Dans un paysage saturé de roguelikes nerveux et exigeants, Teamcrafter prend un contre-pied assumé: ralentir, respirer, et replacer la réflexion au cœur de l’expérience. Développé par le studio français Teamcraft Studios, le jeu s’est récemment illustré lors de l’Indie Hebdo organisé par Game Industry France, confirmant son statut de projet indie à suivre de près. Déjà fort d’une communauté de 32 000 membres sur Discord, et d’une campagne Kickstarter réussie à hauteur de 85 000 euros, le titre intrigue autant qu’il séduit. Sa promesse est claire: proposer un roguelike cozy, sans limite de temps, où la stratégie prime sur les réflexes, et où chaque run devient un terrain d’expérimentation plutôt qu’une course contre la montre.

 

Teamcrafter, le roguelike cozy français qui veut ralentir le tempo

Un projet signé Teamcraft Studios, entre héritage FFXIV et identité propre

Difficile de parler de Teamcrafter sans évoquer son ADN profondément lié à Final Fantasy XIV. Le studio derrière le jeu est en effet connu pour ses outils liés à cet univers, et cette influence se ressent immédiatement dans la philosophie globale du projet: gestion d’équipe, optimisation, progression maîtrisée. Mais Teamcrafter ne se contente pas de recycler une formule existante.

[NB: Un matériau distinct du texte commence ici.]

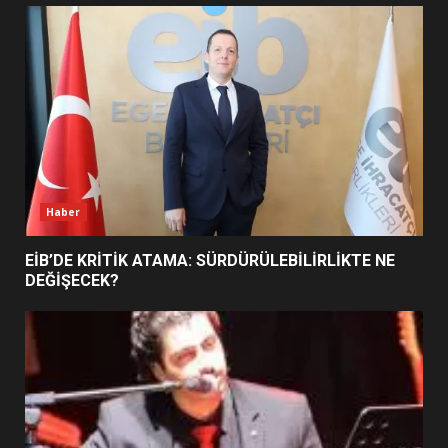
UZATILDI: NE DEĞİŞTİ?
5
BURHANİYE SATRANÇ
TURNUVASI KAYITLARI NEYİ
DEĞİŞTİRİYOR?
6
Haber
BURHANİYE BELEDİYESPOR’DA
YENİ YÖNETİM NASIL
EİB’DE KRİTİK ATAMA: SÜRDÜRÜLEBİLİRLİKTE NE
ŞEKİLLENDİ?
DEĞİŞECEK?
7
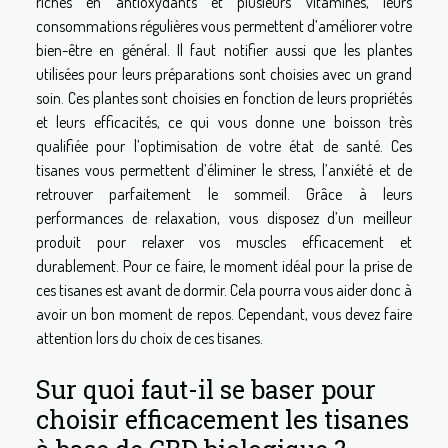
riches en antioxydants et plusieurs vitamines, leurs
consommations régulières vous permettent d’améliorer votre
bien-être en général. Il faut notifier aussi que les plantes
utilisées pour leurs préparations sont choisies avec un grand
soin. Ces plantes sont choisies en fonction de leurs propriétés
et leurs efficacités, ce qui vous donne une boisson très
qualifiée pour l’optimisation de votre état de santé. Ces
tisanes vous permettent d’éliminer le stress, l’anxiété et de
retrouver parfaitement le sommeil. Grâce à leurs
performances de relaxation, vous disposez d’un meilleur
produit pour relaxer vos muscles efficacement et
durablement. Pour ce faire, le moment idéal pour la prise de
ces tisanes est avant de dormir. Cela pourra vous aider donc à
avoir un bon moment de repos. Cependant, vous devez faire
attention lors du choix de ces tisanes.
Sur quoi faut-il se baser pour
choisir efficacement les tisanes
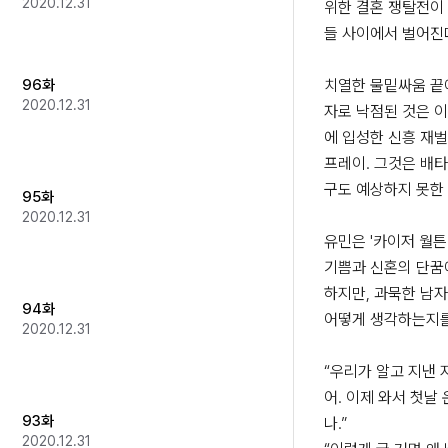
2020.12.31
위한 결혼 쟁탈전이
들 사이에서 벌어진다.
96화
치열한 물밑싸움 끝
2020.12.31
자로 낙점된 것은 이
에 입성한 신흥 재벌
프레이. 그것은 배타
구도 예상하지 못한 
95화
2020.12.31
유민은 '카이저 월튼
기쁨과 신혼의 단꿈
하지만, 과묵한 남자
94화
어떻게 생각하는지를 
2020.12.31
“우리가 알고 지낸 
어. 이제 와서 첫날
93화
나.”

2020.12.31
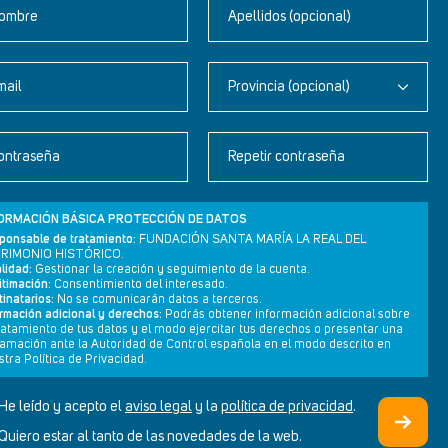
ombre
Apellidos (opcional)
mail
Provincia (opcional)
Newsletter
ontraseña
Repetir contraseña
Aviso legal
Política de privacidad
ORMACIÓN BÁSICA PROTECCIÓN DE DATOS
Política de cookies
ponsable de tratamiento:
FUNDACIÓN SANTA MARÍA LA REAL DEL
RIMONIO HISTÓRICO.
lidad:
Gestionar la creación y seguimiento de la cuenta.
itimación:
Consentimiento del interesado.
inatarios:
No se comunicarán datos a terceros.
ormación adicional y derechos:
Podrás obtener información adicional sobre
tratamiento de tus datos y el modo ejercitar tus derechos o presentar una
lamación ante la Autoridad de Control española en el modo descrito en
tra Política de Privacidad.
He leído y acepto el
aviso legal
y la
política de privacidad
.
DISEÑO WEB SGM
Quiero estar al tanto de las novedades de la web.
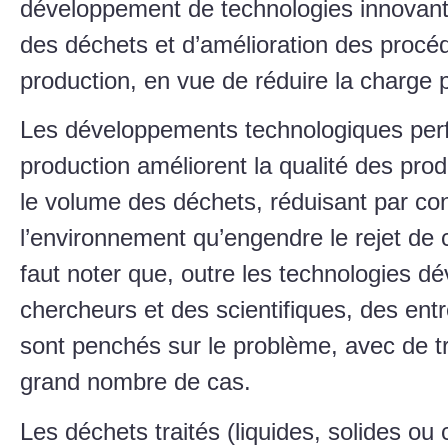
développement de technologies innovant
des déchets et d’amélioration des procé
production, en vue de réduire la charge 
Les développements technologiques perf
production améliorent la qualité des prod
le volume des déchets, réduisant par co
l’environnement qu’engendre le rejet de c
faut noter que, outre les technologies d
chercheurs et des scientifiques, des entr
sont penchés sur le problème, avec de t
grand nombre de cas.
Les déchets traités (liquides, solides o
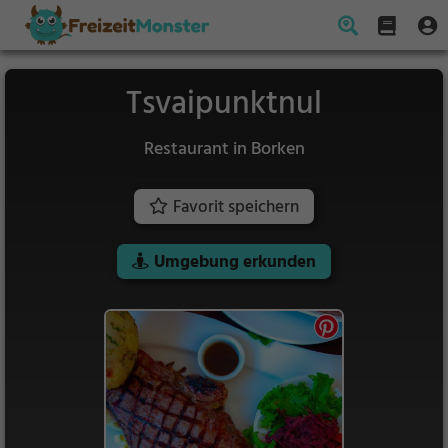
Tsvaipunktnul
Restaurant in Borken
Favorit speichern
Umgebung erkunden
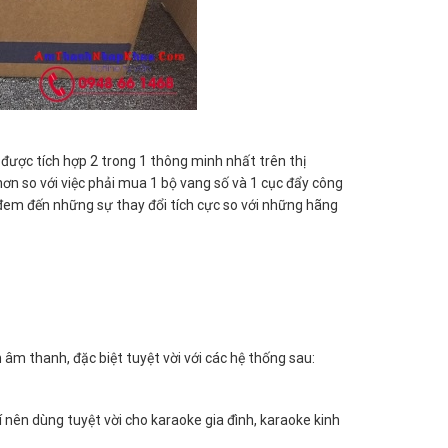
được tích hợp 2 trong 1 thông minh nhất trên thị
 hơn so với việc phải mua 1 bộ vang số và 1 cục đẩy công
em đến những sự thay đổi tích cực so với những hãng
m thanh, đặc biệt tuyệt vời với các hệ thống sau:
 nên dùng tuyệt vời cho karaoke gia đình, karaoke kinh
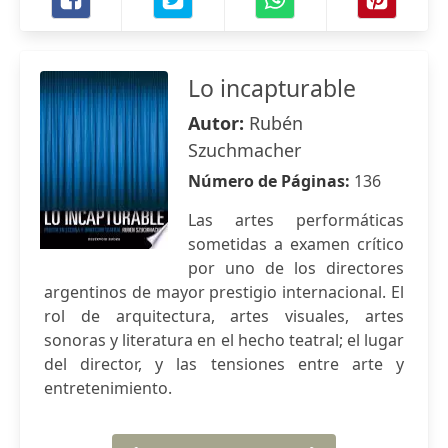
Lo incapturable
Autor:
Rubén
Szuchmacher
Número de Páginas:
136
Las artes performáticas
sometidas a examen crítico
por uno de los directores
argentinos de mayor prestigio internacional. El
rol de arquitectura, artes visuales, artes
sonoras y literatura en el hecho teatral; el lugar
del director, y las tensiones entre arte y
entretenimiento.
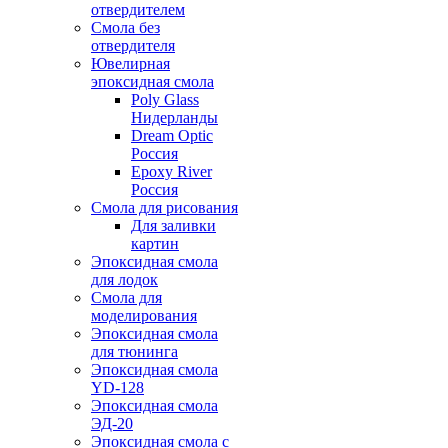
отвердителем
Смола без
отвердителя
Ювелирная
эпоксидная смола
Poly Glass
Нидерланды
Dream Optic
Россия
Epoxy River
Россия
Смола для рисования
Для заливки
картин
Эпоксидная смола
для лодок
Смола для
моделирования
Эпоксидная смола
для тюнинга
Эпоксидная смола
YD-128
Эпоксидная смола
ЭД-20
Эпоксидная смола с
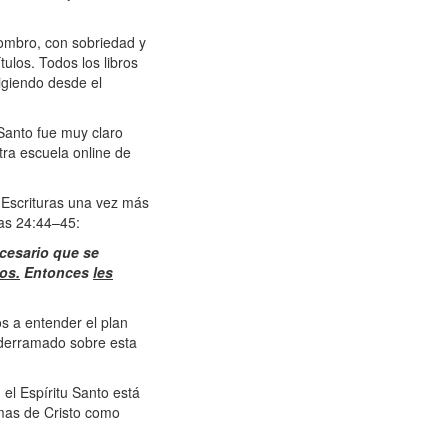
sombro, con sobriedad y
ulos. Todos los libros
rigiendo desde el
Santo fue muy claro
tra escuela online de
 Escrituras una vez más
cas 24:44–45:
ecesario que se
os.
Entonces
les
s a entender el plan
á derramado sobre esta
el Espíritu Santo está
omas de Cristo como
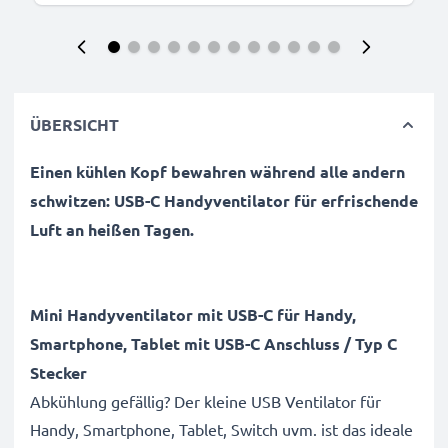
ÜBERSICHT
Einen kühlen Kopf bewahren während alle andern
schwitzen: USB-C Handyventilator für erfrischende
Luft an heißen Tagen.
Mini Handyventilator mit USB-C für Handy,
Smartphone, Tablet mit USB-C Anschluss / Typ C
Stecker
Abkühlung gefällig? Der kleine USB Ventilator für
Handy, Smartphone, Tablet, Switch uvm. ist das ideale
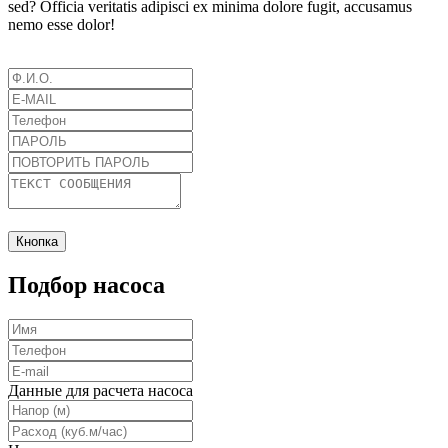
sed? Officia veritatis adipisci ex minima dolore fugit, accusamus
nemo esse dolor!
Кнопка
Подбор насоса
Данные для расчета насоса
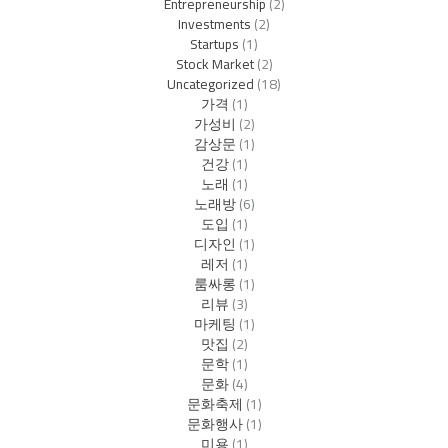
Entrepreneurship
(2)
Investments
(2)
Startups
(1)
Stock Market
(2)
Uncategorized
(18)
가격
(1)
가성비
(2)
감상문
(1)
건강
(1)
노래
(1)
노래방
(6)
도입
(1)
디자인
(1)
레저
(1)
룸싸롱
(1)
리뷰
(3)
마케팅
(1)
맛집
(2)
문학
(1)
문화
(4)
문화축제
(1)
문화행사
(1)
미용
(1)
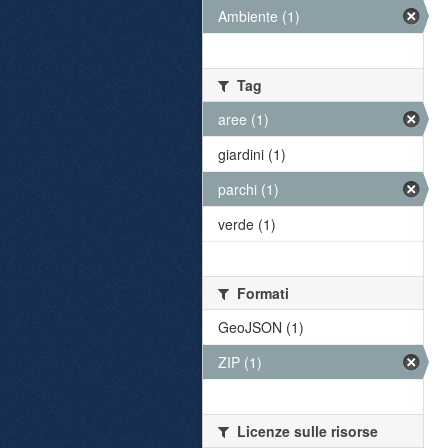
Ambiente (1)
Tag
aree (1)
giardini (1)
parchi (1)
verde (1)
Formati
GeoJSON (1)
ZIP (1)
Licenze sulle risorse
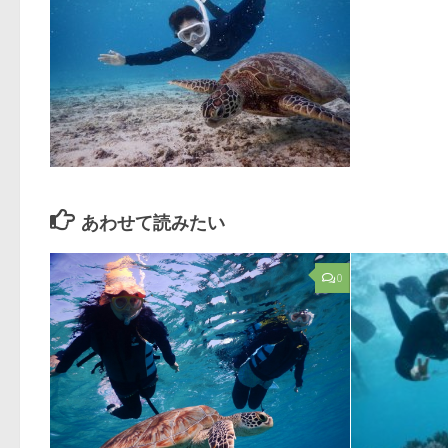
あわせて読みたい
0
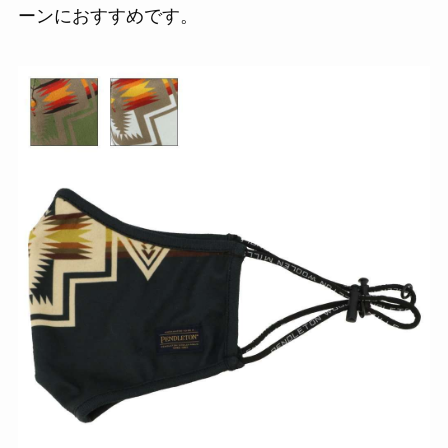
ーンにおすすめです。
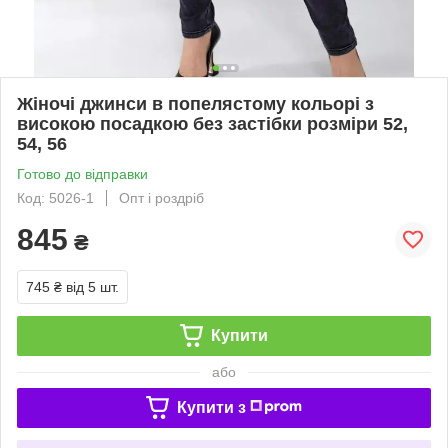
Жіночі джинси в попелястому кольорі з
високою посадкою без застібки розміри 52,
54, 56
Готово до відправки
Код: 5026-1
Опт і роздріб
845
₴
745 ₴
від 5 шт.
Купити
або
Купити з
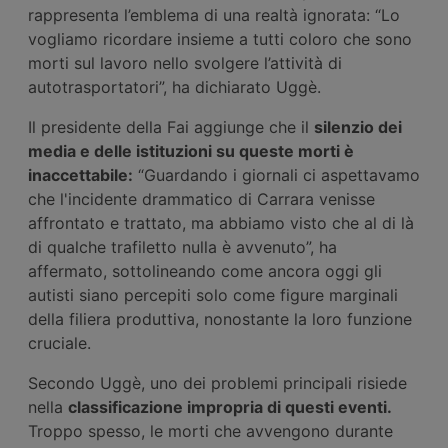
rappresenta l’emblema di una realtà ignorata: “Lo
vogliamo ricordare insieme a tutti coloro che sono
morti sul lavoro nello svolgere l’attività di
autotrasportatori”, ha dichiarato Uggè.
Il presidente della Fai aggiunge che il
silenzio dei
media e delle istituzioni su queste morti è
inaccettabile:
“Guardando i giornali ci aspettavamo
che l'incidente drammatico di Carrara venisse
affrontato e trattato, ma abbiamo visto che al di là
di qualche trafiletto nulla è avvenuto”, ha
affermato, sottolineando come ancora oggi gli
autisti siano percepiti solo come figure marginali
della filiera produttiva, nonostante la loro funzione
cruciale.
Secondo Uggè, uno dei problemi principali risiede
nella
classificazione impropria di questi
eventi
.
Troppo spesso, le morti che avvengono durante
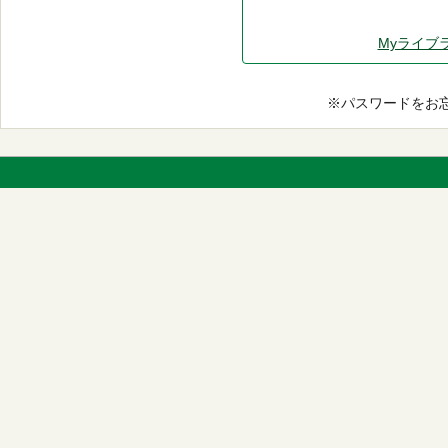
Myライブ
※パスワードをお忘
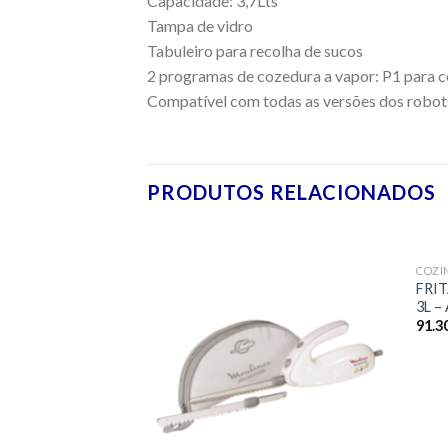
Capacidade: 3,7Lts
Tampa de vidro
Tabuleiro para recolha de sucos
2 programas de cozedura a vapor: P1 para co
Compatível com todas as versões dos robo
PRODUTOS RELACIONADOS
COZI
Adicionar
FRI
aos meus
3L –
desejos
91.3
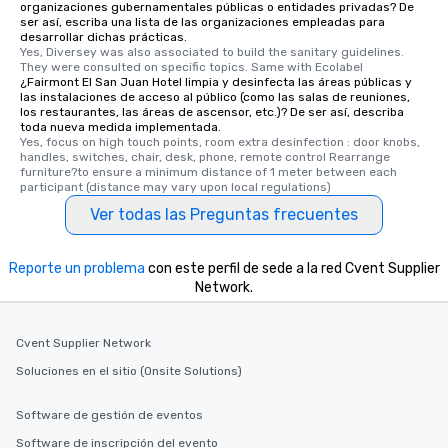
organizaciones gubernamentales públicas o entidades privadas? De
ser así, escriba una lista de las organizaciones empleadas para
desarrollar dichas prácticas.
Yes, Diversey was also associated to build the sanitary guidelines. 
They were consulted on specific topics. Same with Ecolabel
¿Fairmont El San Juan Hotel limpia y desinfecta las áreas públicas y
las instalaciones de acceso al público (como las salas de reuniones,
los restaurantes, las áreas de ascensor, etc.)? De ser así, describa
toda nueva medida implementada.
Yes, focus on high touch points, room extra desinfection : door knobs, 
handles, switches, chair, desk, phone, remote control Rearrange 
furniture?to ensure a minimum distance of 1 meter between each 
participant (distance may vary upon local regulations)
Ver todas las Preguntas frecuentes
Reporte un problema
con este perfil de sede a la red Cvent Supplier
Network.
Cvent Supplier Network
Soluciones en el sitio (Onsite Solutions)
Software de gestión de eventos
Software de inscripción del evento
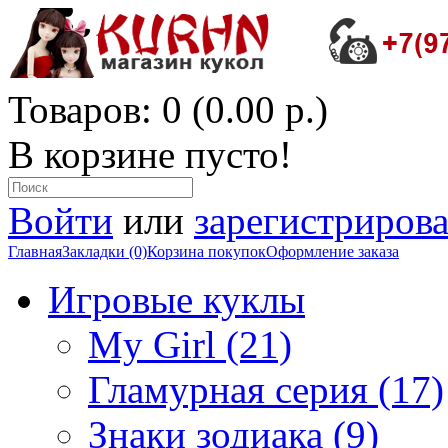
Товаров: 0 (0.00 р.)
В корзине пусто!
Войти
или
зарегистрирова
Главная
Закладки (0)
Корзина покупок
Оформление заказа
Игровые куклы
My Girl (21)
Гламурная серия (17)
Знаки зодиака (9)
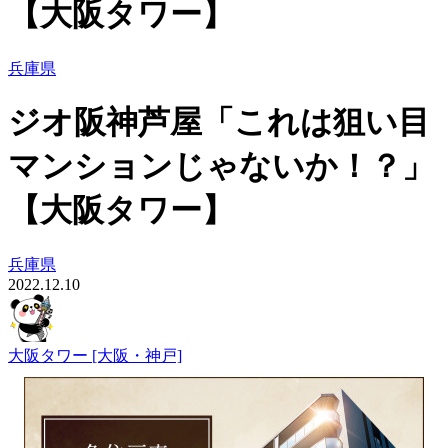
【大阪タワー】
兵庫県
ジオ阪神芦屋「これは狙い目
マンションじゃないか！？」
【大阪タワー】
兵庫県
2022.12.10
大阪タワー [大阪・神戸]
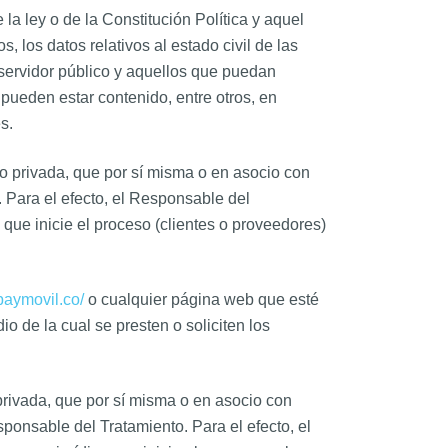
la ley o de la Constitución Política y aquel
, los datos relativos al estado civil de las
 servidor público y aquellos que puedan
 pueden estar contenido, entre otros, en
s.
 o privada, que por sí misma o en asocio con
. Para el efecto, el Responsable del
 que inicie el proceso (clientes o proveedores)
paymovil.co/
o cualquier página web que esté
 de la cual se presten o soliciten los
 privada, que por sí misma o en asocio con
sponsable del Tratamiento. Para el efecto, el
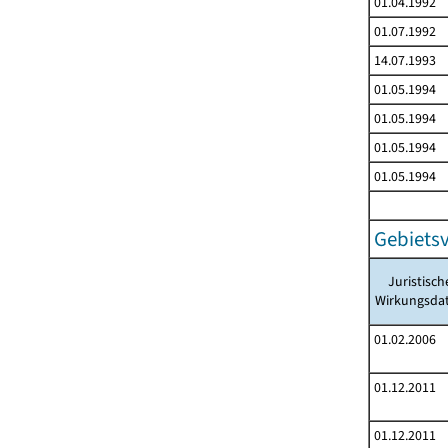
01.04.1992
01.07.1992
14.07.1993
01.05.1994
01.05.1994
01.05.1994
01.05.1994
Gebiets
Juristisch
Wirkungsd
01.02.2006
01.12.2011
01.12.2011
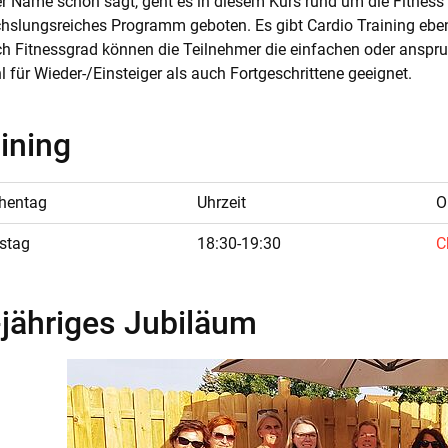
r Name schon sagt, geht es in diesem Kurs rund um die Fitness 
hslungsreiches Programm geboten. Es gibt Cardio Training ebe
h Fitnessgrad können die Teilnehmer die einfachen oder anspruc
 für Wieder-/Einsteiger als auch Fortgeschrittene geeignet.
ining
hentag
Uhrzeit
O
stag
18:30-19:30
C
-jähriges Jubiläum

Là où certains roguelikes misent sur la tension permanente, le jeu adopte une approche presque méditative. Le créateur du projet part d’un constat simple: aimer les roguelikes sans avoir les réflexes nécessaires pour en profiter pleinement. De cette frustration naît une idée forte: concevoir un jeu où la stratégie remplace l’exécution pure, où chaque décision compte davantage que la vitesse d’action.

On retrouve aussi une inspiration du côté de Octopath Traveler, notamment dans la gestion des équipes et la lisibilité des combats. Mais ici, l’objectif n’est pas de reproduire un JRPG classique, plutôt d’en capter l’essence pour l’intégrer dans une boucle roguelike moderne et accessible.

Pourquoi Teamcrafter mise sur un roguelike sans pression ni limite de temps

Le choix le plus structurant de Teamcrafter reste sans doute l’absence totale de pression temporelle. Pas de chrono, pas de stress, pas de punition liée à la lenteur. Cette philosophie transforme radicalement l’expérience.

Chaque run devient un espace d’expérimentation. Le joueur peut prendre le temps d’analyser ses ressources, d’anticiper ses combats, de réfléchir à ses synergies. Le jeu ne cherche jamais à précipiter les décisions. Au contraire, il encourage une forme de confort mental, presque rare dans le genre.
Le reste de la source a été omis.